Market Leader AES Energy Storage Projects Strong Future Growth
In early August, I spent three days at the Energy Storage North America (ESNA) conference in San Diego. One key take-away was from the keynote delivered by Ronald Nichols, President of Southern California Edison. At one point he flatly asserted that for every utility represented by an attendee in the crowd, there is a viable and cost-effective storage opportunity somewhere on their grid today. That is a revolutionary statement, and something that would have surprised most industry observers just a few years ago.
However, that statement probably would not have surprised the leaders of AES Energy Storage. Those of us with long memories will recall that AES has been delivering utility-scale storage projects for over a decade, with projects deployed, under construction or in development in seven countries. The company currently boasts the largest lithium-ion battery-based energy storage project in the world (30 megawatts and 120 megawatthours) – built in partnership with San Diego Gas and Electric (SDG&E), to help meet peak electricity demand within its service territory in southern California. AES Energy Storage also indicates it has delivered over four million megawatt-hours of service to date. No other competitor in the battery storage space has a track record remotely close to that.
Given its heft in the market, AES Energy Storage is still surprisingly small, consisting of approximately 70 core team employees who focus on the development of storage solutions platforms. AES sells its Advancion energy storage platform and related services to multiple customers, including utilities and regional business units of the AES Corporation (AES Energy Storage’s parent company) in 17 countries, utilities like SDG&E and Arizona Public Service, and other entities who undertake power project development.
The company now hopes to build on and consolidate its first mover advantage, recently announcing Fluence – its joint venture with Siemens.

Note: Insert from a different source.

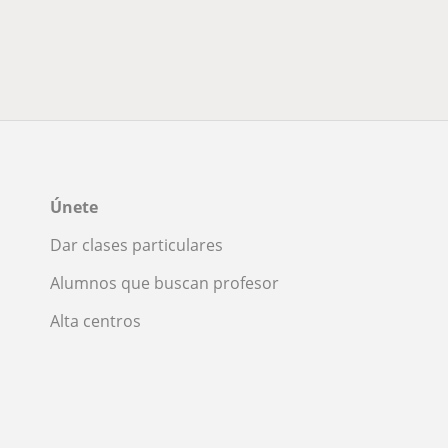
Únete
Dar clases particulares
Alumnos que buscan profesor
Alta centros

To find out more about the organization’s goals and gain some insight into where the storage industry may be headed, I sat down with John Zahurancik, president of AES Energy Storage, for a brief conversation at ESNA.
Joining forces with Siemens
Zahurancik – who has been with the business since the founding over a decade ago – was keen to discuss the logic behind Fluence, the newly formed 50/50 joint venture between AES and Siemens.